To sanity-check where 100% landed, I ran the html5lib tests against the other parsers. I found that no other parser passes 90% coverage, and that lxml, one of the most popular Python parsers, is at 1%. The reference implementation, html5lib itself, is at 88%. Maybe this is a hard problem after all?

Shipping it as a library (CI, releases, selector API)#

Finally, to make this a good library I asked the agent to set up CI, releases via GitHub, a query API, write READMEs, and so on.

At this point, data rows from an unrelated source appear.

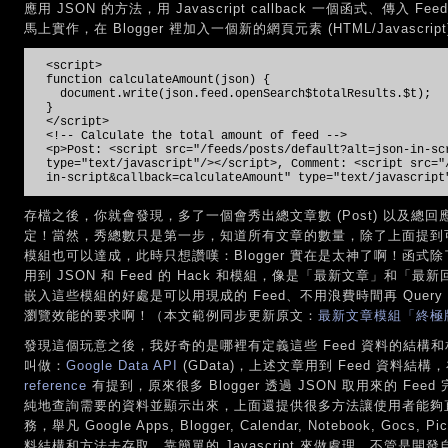
應用 JSON 的方法，用 Javascript callback 一個函式、傳
馬上實作，在 Blogger 裡加入一個新的網頁元素 (HTML/Javasc
<script>
function calculateAmount(json) {
document.write(json.feed.openSearch$totalResults.$t);
}
</script>
<!-- Calculate the total amount of feed -->
<p>Post: <script src="/feeds/posts/default?alt=json-in-sc
type="text/javascript"/></script>, Comment: <script src="
in-script&callback=calculateAmount" type="text/javascript
存檔之後，你就會發現，多了一個會秀出總文章數 (Post) 以及總回應數
定！當然，秀總數只是第一步，知道所有文章的數量，除了上面提到
模組也可以達成，此時只想讚嘆：Blogger 實在是太神了啊！函
用到 JSON 和 Feed 的 Hack 和模組，像是「最新文章」和
嵌入這些模組的好處是可以用現成的 Feed、不用浪費時間再 Que
瀏覽效能的要求啊！（本文範例同步更新原文：
最新文章模組「終極
發現這個玩意之後，我好奇的是哪裡有定義這些 Feed 資料的結構和相
叫做：
Google Data API
(GData)，上述文章用到 Feed 資料結構，
reference
有提到，原來很多 Blogger 透過 JSON 取用來的 F
純地查詢需要的資料並顯示出來，上面還提供很多方法讓使用者能夠直接
務，舉凡 Google Apps, Blogger, Calendar, Notebook, Go
料結構和方法去存取，靠簡單的 Javascript 來做處理，不管是開發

from justhtml import JustHTML, query

doc = JustHTML("<div><p>Hello</p></div>")
elements = query(doc, "div > p")

Decided to rename the library from turbohtml to justhtml, to not fool anyone that it's the fastest library, and instead focus on the feeling of everything just working.

What the agent did vs. what I did#

After writing the parser, I still don't know HTML5 properly. The agent wrote it for me. I guided it when it came to API design and corrected bad decisions at the high level, but it did ALL of the gruntwork and wrote all of the code.

I handled all git commits myself, reviewing code as it went in. I didn't understand all the algorithmic choices, but I understood when it didn't do the right thing.

As models have gotten better, I've seen steady increases in test coverage. Gemini is the smartest model from a one-shot perspective, while Claude Opus is best at iterating its way to a good solution.

Practical tips for working with coding agents#

Start with a clear, measurable goal. "Make the tests pass" is better than "improve the code."
Review the changes. The agent writes a lot of code. Read it. You'll catch issues and learn things.
Push back. If something feels wrong, say so. "I don't like that" is a valid response.
Use version control. If the agent goes in the wrong direction, you can always revert.
Let it fail. Running a command that fails teaches the agent something. Don't try to prevent all errors upfront.

Was it worth it (and what “quickly” meant)?#

Yes. JustHTML is about 3,000 lines of Python with 8,500+ tests passing. I couldn't have written it this quickly without the agent.

But "quickly" doesn't mean "without thinking." I spent a lot of time reviewing code, making design decisions, and steering the agent in the right direction. The agent did the typing; I did the thinking.

That's probably the right division of labor.